10:40 amLord Justice Leveson, the judge leading the inquiry, intervened in questioning to ask Murdoch why he didn't ask how phone hacking happened and why wasn't it picked up?
Murdoch replied that he had asked editors to look at what had gone wrong and understood that existing internal controls had failed.
He deflected questions about News Corp's political influence.
Asked about the appointment of Sun Editor Dominic Mohan, who moved the newspaper away from the Labour Party toward the Conservative Party, he maintained that he didn't ask about Mohan's political opinions before his appointment. He added that his father Rupert and former chief executive Rebekah Brooks were mainly responsible for this appointment—often thought of as one of the most powerful in UK media.
Brooks was arrested in March.
10:20 am James Murdoch looked relaxed and confident as he sat down to give evidence this morning.
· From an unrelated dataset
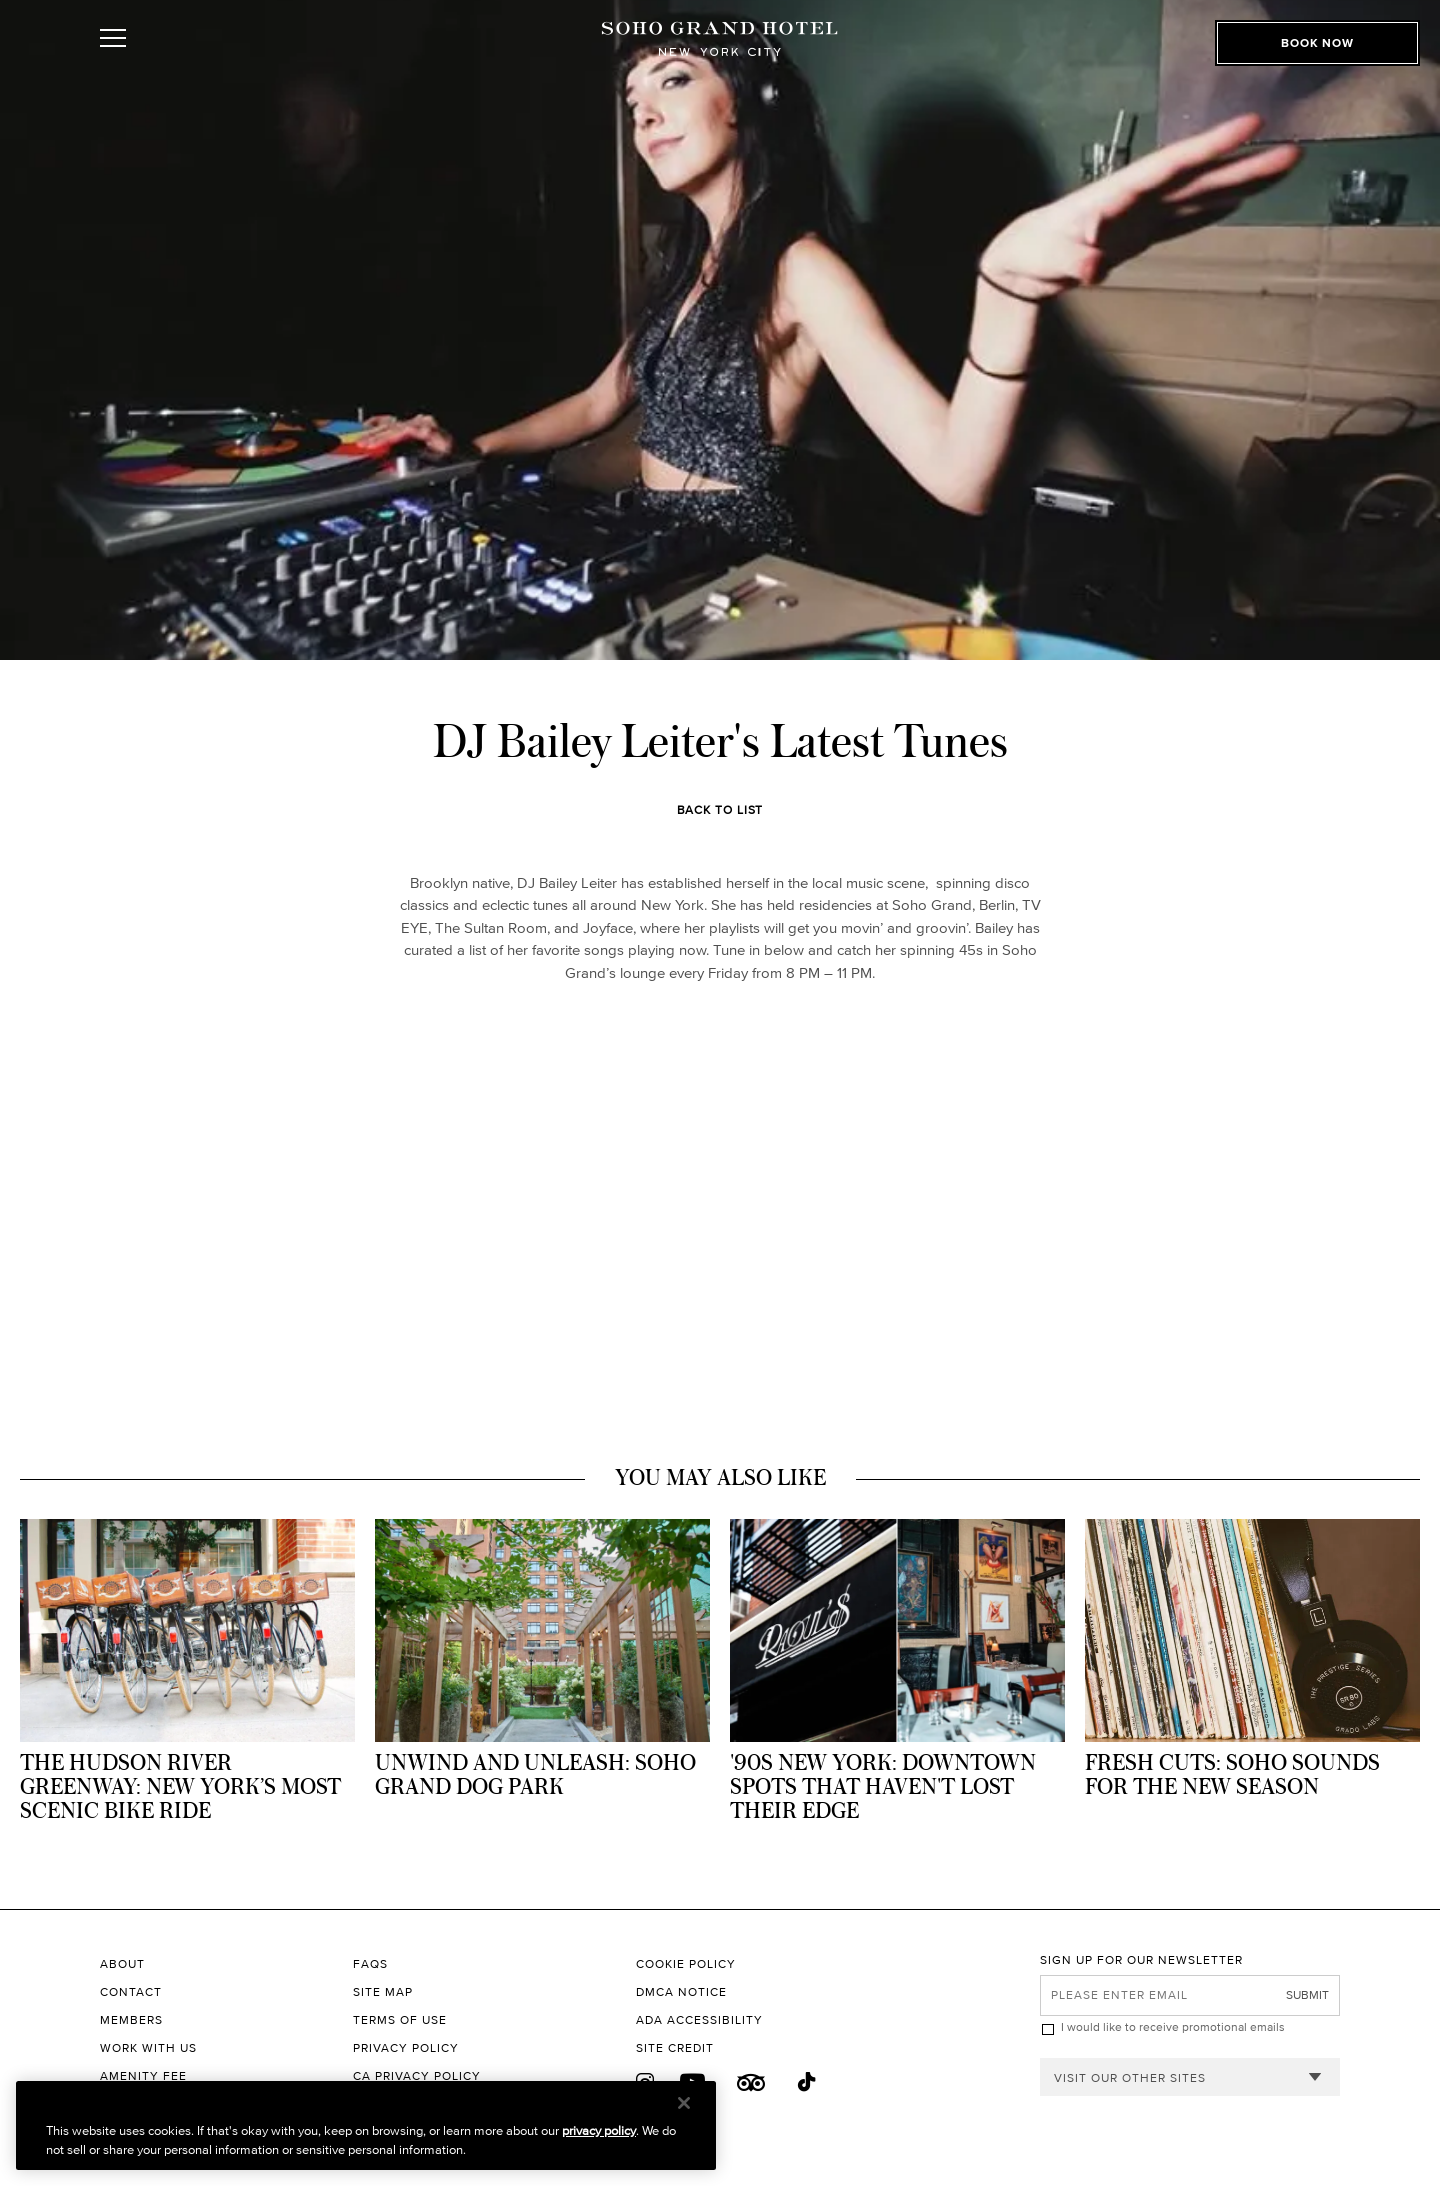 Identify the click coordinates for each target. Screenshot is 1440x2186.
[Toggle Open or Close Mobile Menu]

He kicked off his testimony with some specifics about his early career.
Murdoch admitted early on that the control systems at News International failed while he was heading the business.
He added that he didn't read the News of the World cover to cover every week and didn't spot stories which could have been obtained illegally.
Murdoch appeared to be shifting the blame to Tom Crone and other lawyers at News International by stating that he hoped having legal managers in every newsroom would have kept the papers on the right track.